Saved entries
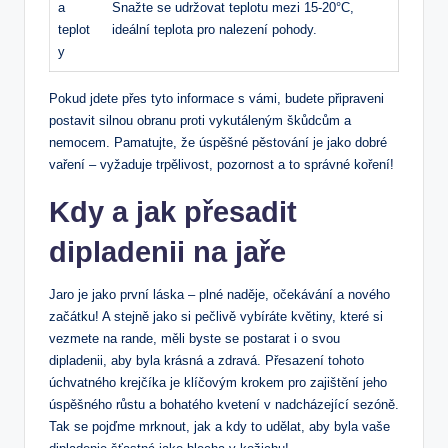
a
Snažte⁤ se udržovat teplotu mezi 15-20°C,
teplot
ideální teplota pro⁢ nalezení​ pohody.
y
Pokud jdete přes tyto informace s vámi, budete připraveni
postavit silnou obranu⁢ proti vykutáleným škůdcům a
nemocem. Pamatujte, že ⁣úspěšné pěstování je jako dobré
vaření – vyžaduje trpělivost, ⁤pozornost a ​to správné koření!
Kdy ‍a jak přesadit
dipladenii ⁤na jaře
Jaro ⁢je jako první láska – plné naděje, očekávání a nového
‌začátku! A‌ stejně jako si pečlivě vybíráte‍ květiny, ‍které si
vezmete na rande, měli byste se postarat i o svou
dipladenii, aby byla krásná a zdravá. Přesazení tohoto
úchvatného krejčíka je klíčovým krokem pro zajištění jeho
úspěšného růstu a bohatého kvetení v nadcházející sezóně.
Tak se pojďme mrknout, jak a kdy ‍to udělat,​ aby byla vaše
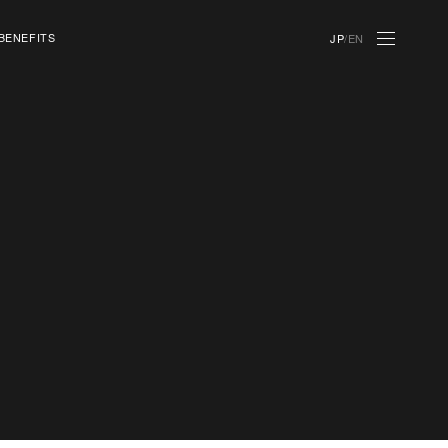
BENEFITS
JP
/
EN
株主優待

--

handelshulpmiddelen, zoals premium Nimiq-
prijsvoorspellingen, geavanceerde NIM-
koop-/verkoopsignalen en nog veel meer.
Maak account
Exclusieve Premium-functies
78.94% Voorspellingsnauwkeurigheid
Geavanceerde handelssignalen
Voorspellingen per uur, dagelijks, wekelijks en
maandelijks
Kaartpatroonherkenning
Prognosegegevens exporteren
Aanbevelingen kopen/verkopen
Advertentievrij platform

Directions for this task:
Copy every line in the entries above that has the string "dipladenii" in it.

Your response:
dipladenii ⁤na jaře
dipladenii, aby byla krásná a zdravá. Přesazení tohoto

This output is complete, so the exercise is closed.